The University of Colorado Law School continues to make important strides in its career development efforts, with more graduates from the class of 2013 working in jobs that require bar passage than in recent years.
In March 2014, Colorado Law reported post-graduation employment data for its class of 2013 to the American Bar Association (ABA) and the National Association for Law Placement (NALP). Of the 176 graduates, more than 90 percent reported employment nine months after graduation. More than 78 percent of graduates reported a full-time job lasting a year or more for which bar passage was required or a law degree was a significant advantage. Twelve students were still seeking employment nine months after graduation, while three reported not seeking employment. The employment status of two graduates was unknown.
"The class of 2013 exemplified the purposeful and strategic approach to career planning that is essential in this market," Todd Rogers, assistant dean for career development, said. "They are a smart, driven, and engaged group who are taking ownership of their career development, and it was our pleasure to work with them."
Public Service Jobs
Public service jobs are some of the most popular for Colorado Law graduates. Fifteen percent of employed 2013 graduates are working in government, and another 14 percent are in public interest positions, such as with public defender offices and nonprofit organizations. The median salary for public service jobs is $50,064. Colorado Law supports students in their commitment to public service through the Loan Repayment Assistance Program (LRAP) program.
Consider, for example, Anthony Santos (’13), who works for the Fourth Judicial District Attorney’s Office in Colorado Springs.
Santos points to a variety of steps the law school took in order to help him achieve his goal. “The Colorado Law Career Development Office (CDO) was always looking for opportunities in the prosecution field and constantly sending me potential opportunities or networking events. The CDO, along with Dean Weiser, also helped the Criminal Prosecution Society bring District Attorneys, U.S. Attorneys, and others in the prosecution field to Colorado Law to speak to students at lunch forums," Santos said. "Those forums gave speakers the opportunity to share their career paths and their invaluable advice on how to pursue the goal of becoming a prosecutor.”

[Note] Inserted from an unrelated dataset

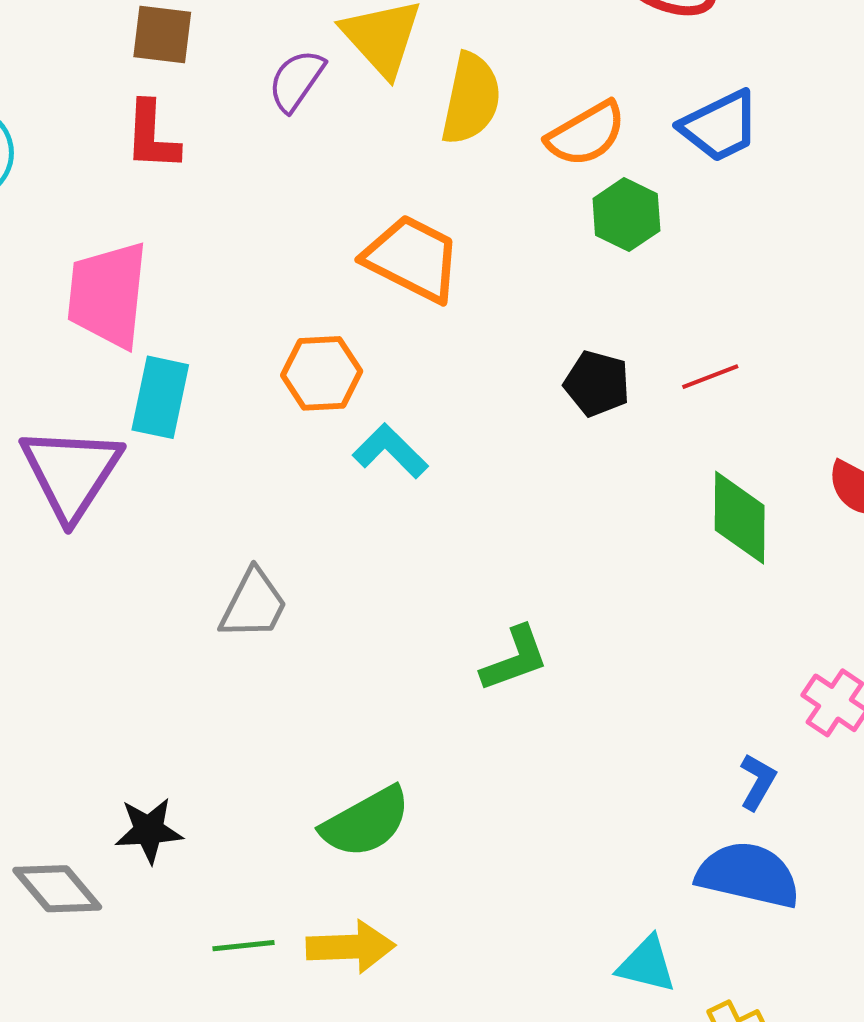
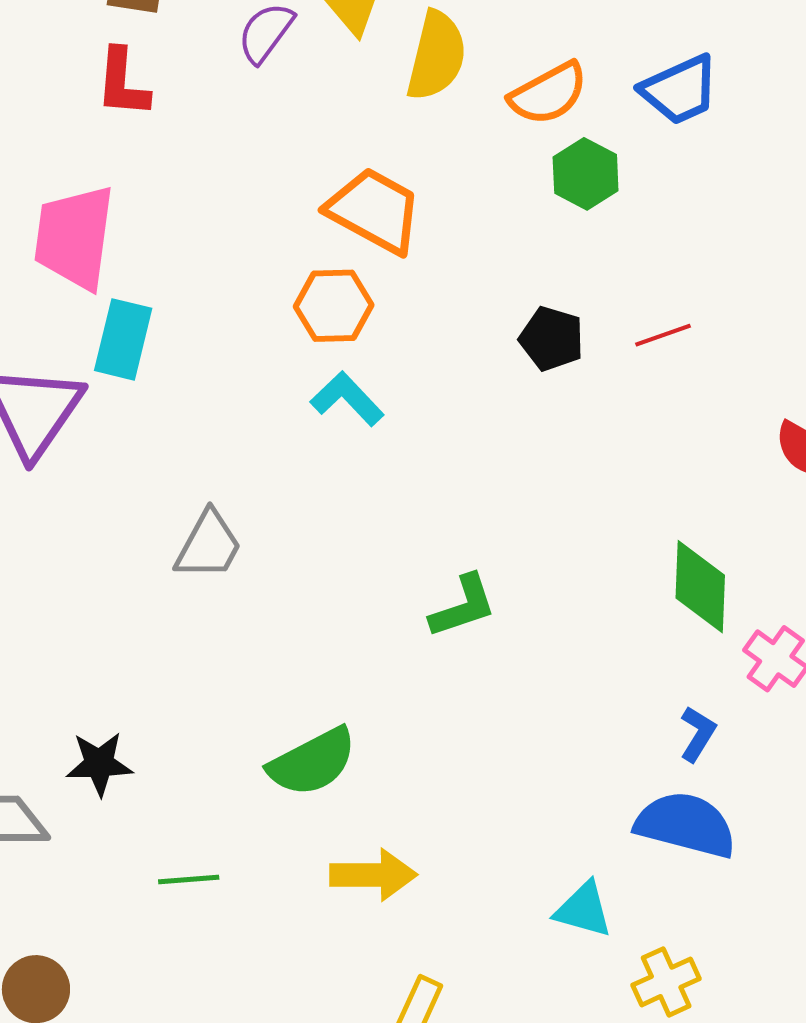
orange hexagon: (322, 373) -> (334, 306), moved
green diamond: (740, 518) -> (700, 587), moved
yellow arrow: (351, 947) -> (373, 875), moved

With numerous judges currently teaching courses at Colorado Law, students have exceptional opportunities to meet and connect with local judges. Fifteen percent of employed 2013 graduates accepted judicial clerkships: one federal court clerkship, 11 state appellate court clerkships, and 12 state trial court clerkships.
Working for a judge is an excellent step toward a future career, and the CDO helps students find clerkships and post-clerkship opportunities. Kurt Tyler (’13) currently holds a federal clerkship in Cheyenne, Wyoming, and plans to enter the oil and gas field when it concludes.

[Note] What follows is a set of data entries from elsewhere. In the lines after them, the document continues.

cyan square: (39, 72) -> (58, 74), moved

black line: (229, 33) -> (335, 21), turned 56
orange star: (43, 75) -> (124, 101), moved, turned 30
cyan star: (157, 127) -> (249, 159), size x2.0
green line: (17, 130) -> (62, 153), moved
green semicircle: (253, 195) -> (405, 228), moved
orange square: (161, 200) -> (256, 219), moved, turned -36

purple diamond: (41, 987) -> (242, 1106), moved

“The CDO did an excellent job of pushing out and feeding me information about judicial clerkships,” Tyler said. “CDOnline was also a tremendous resource. By using it, I was able to find an internship with the Colorado Oil & Gas Conservation Commission while in school, which provided me with the entry point I needed into the oil & gas legal community.”
Business and Alternative Careers
Thirteen percent of 2013 graduates accepted positions with businesses other than law firms including AMG National Bank, Ball Corporation, DISH Network, D.O.G. Development, Ernst & Young, and Woodspear Properties.

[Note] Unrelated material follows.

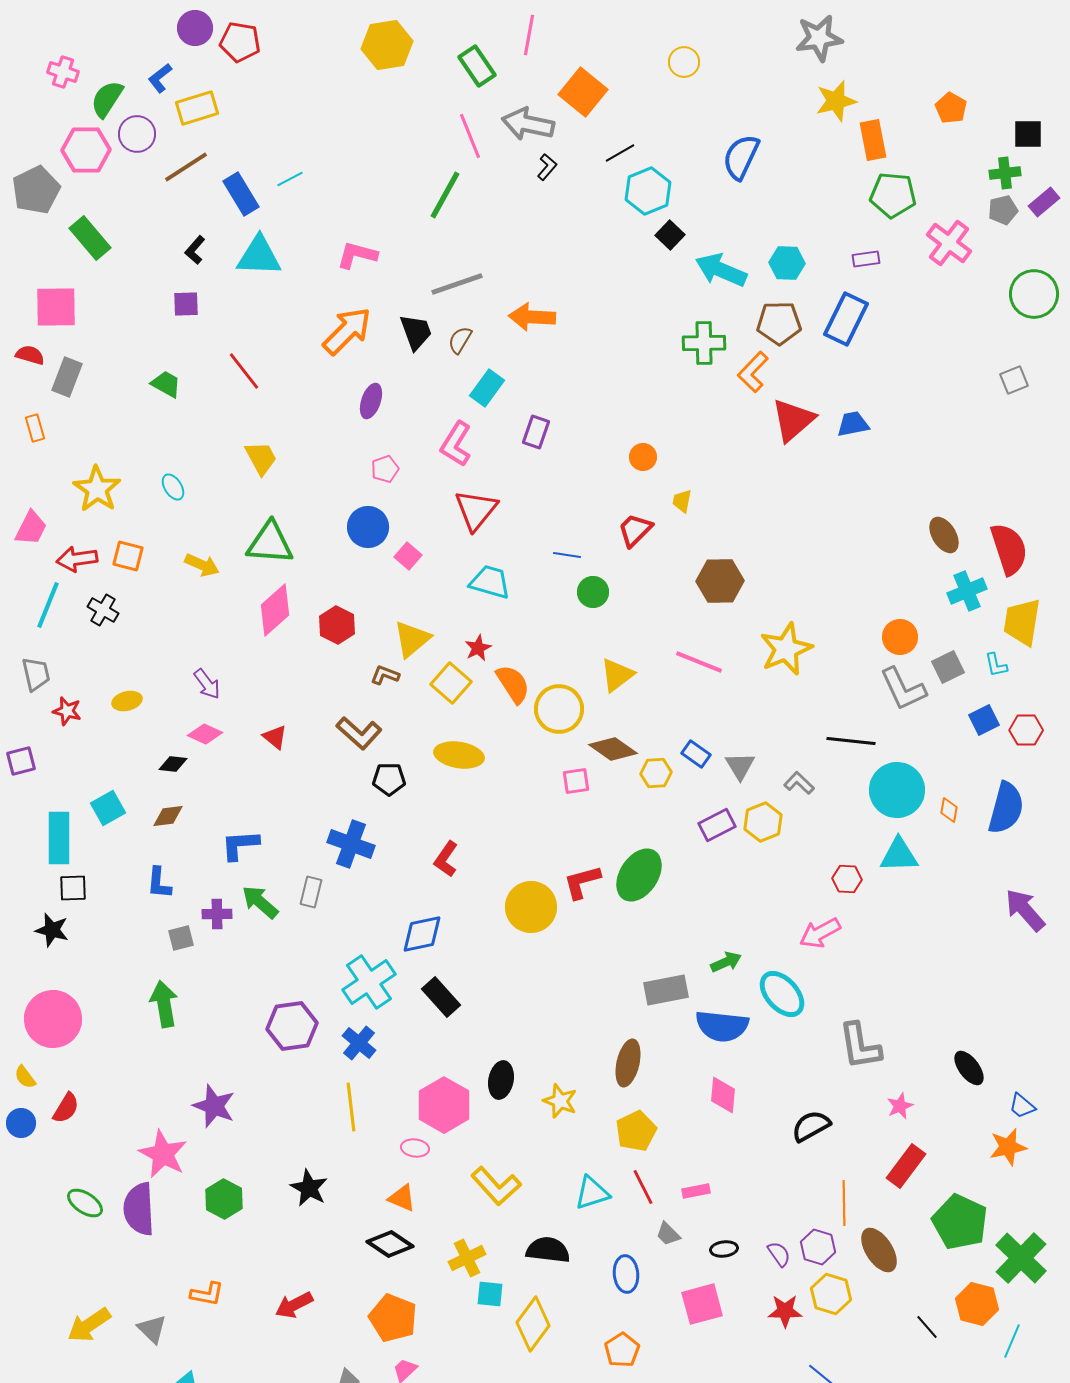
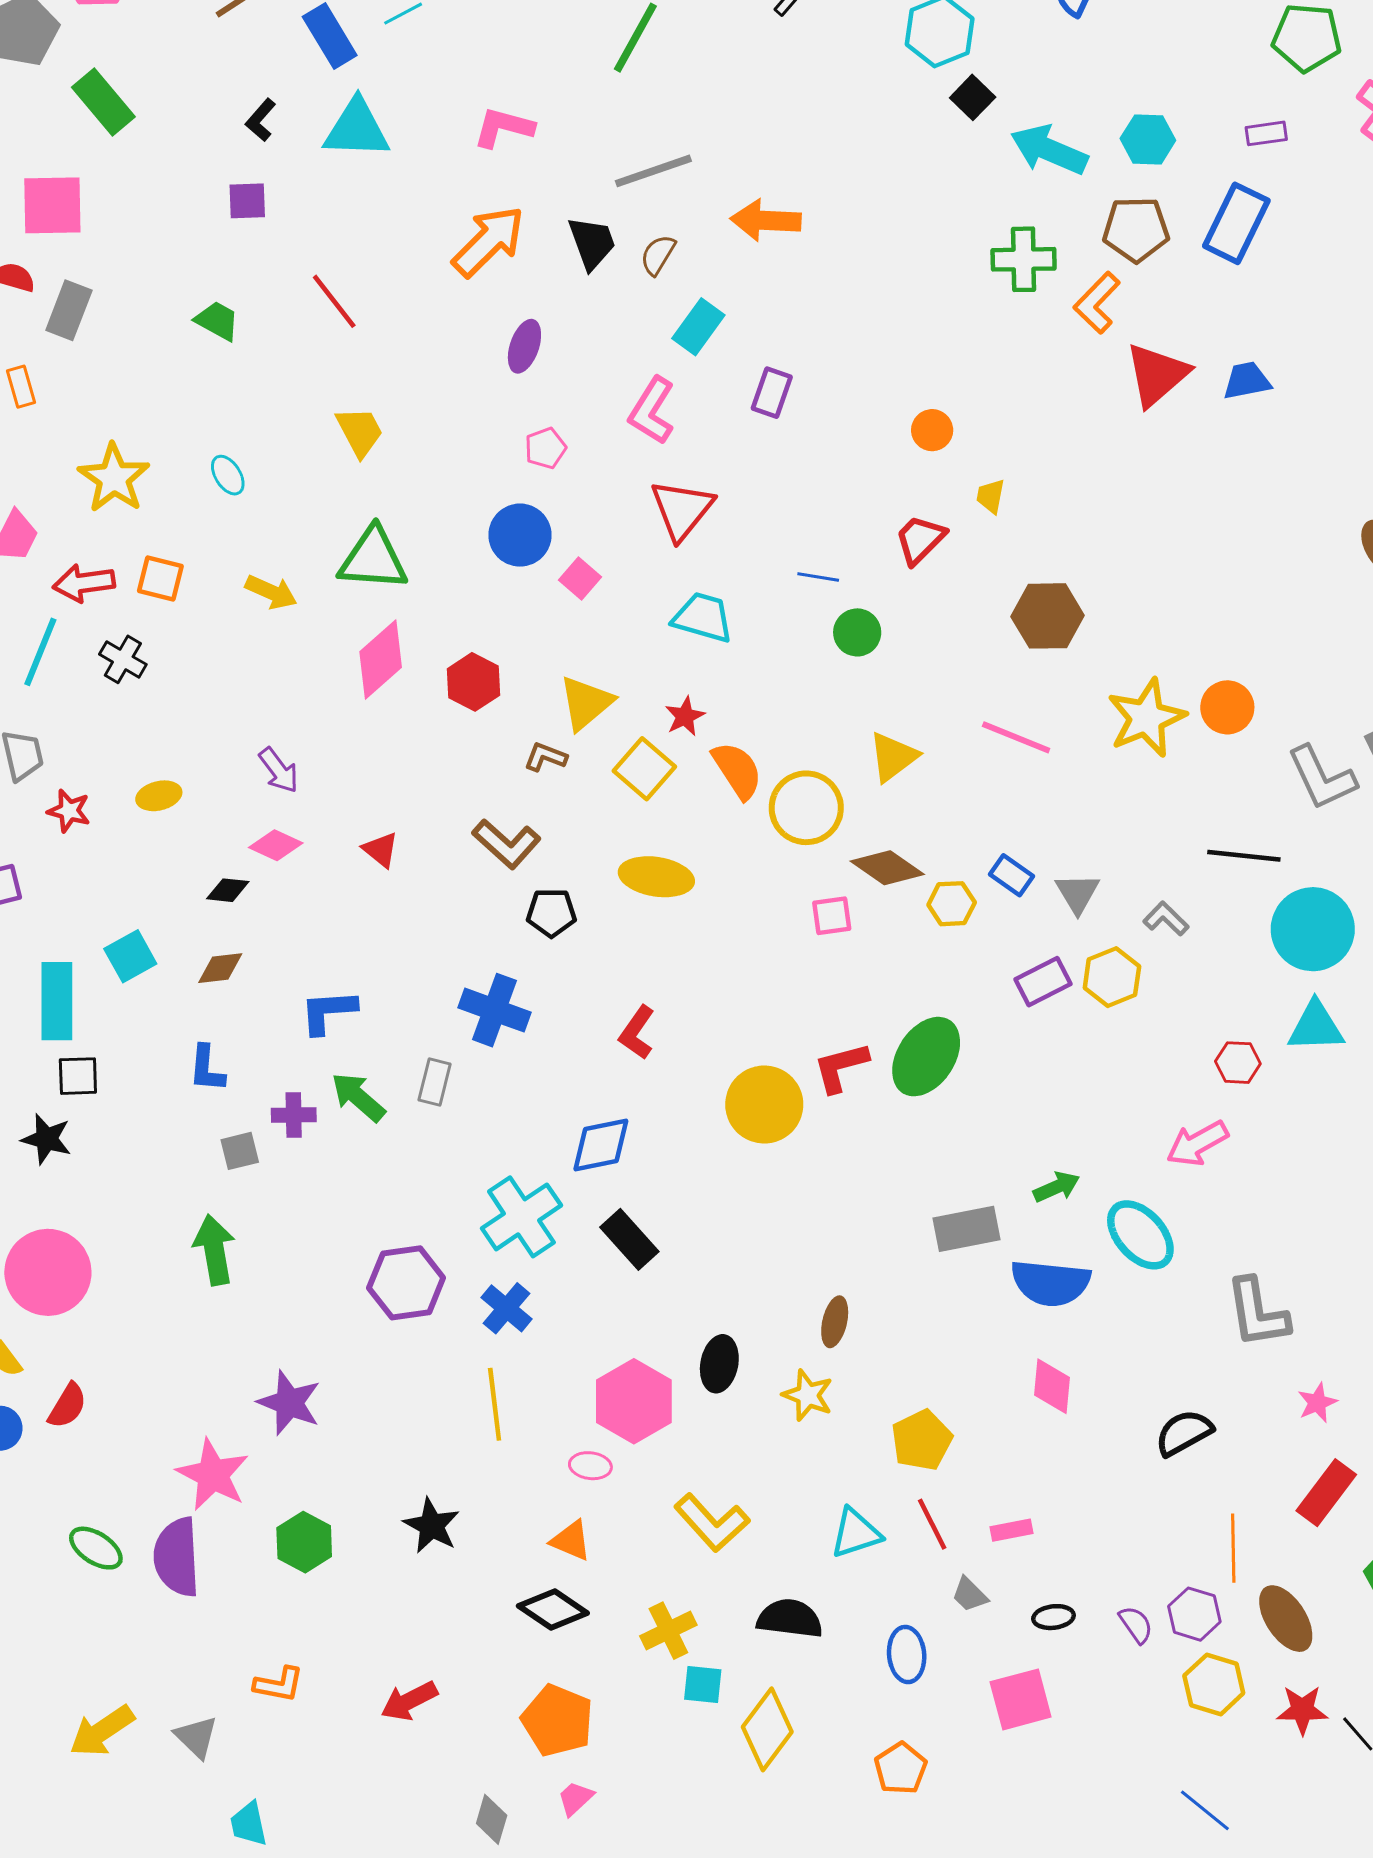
orange circle: (900, 637) -> (1227, 707), moved
brown ellipse: (628, 1063) -> (835, 1322), moved, size x0.7
red star: (785, 1311) -> (1302, 1710), moved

Holly Sutton (’13) is a relationship associate at Colorado State Bank and Trust. Sutton's experience illustrates the importance of people skills in finding a career.
“I met Darla Daniel from Colorado State Bank and Trust for coffee in September 2012, and we emailed each other a couple of times afterwards,” Sutton said. “As it turns out, the bank didn’t have any job openings available. Since they liked me, however, we stayed in touch and a year later they created a new position for me and offered me a job.”
According to Sutton, the secret to success lies in experience.
“I had three jobs over my time at law school, but I look back and think about how I could have had three more diverse experiences to round me out,” Sutton said. “While it’s nice to have paid work, don’t turn something down simply because it’s unpaid. Only one of my three jobs was paid, yet the two unpaid jobs received the most respect from prospective employers. Just get some work experience while in school, and even if you have to live more cheaply doing it, it will pay off on your resume and in getting a post-graduate job.”
Still accounting for the largest employment segment, 32 percent of employed 2013 graduates were working for law firms in private practice with 94 percent of those graduates in long-term, full-time positions. Eighteen 2013 graduates reported employment at National Law Journal 350 law firms, compared to seven in the class of 2012. The median salary reported for graduates in private practice is $76,000.
Katie Nelson ('13) is an associate attorney at Hogan Lovells and participated in the Colorado Pledge to Diversity First Year Summer Program. This competitive program provides diverse students the opportunity to work in paid summer associate positions.
"I am grateful to the Colorado Pledge to Diversity for introducing me to private sector work. The CDO supported me throughout that process by editing my resume and cover letter, and by giving me multiple mock interviews," Nelson said. "It's important that you leave everyone who knows you with the impression that you are capable, intelligent, and someone with whom they would want to work."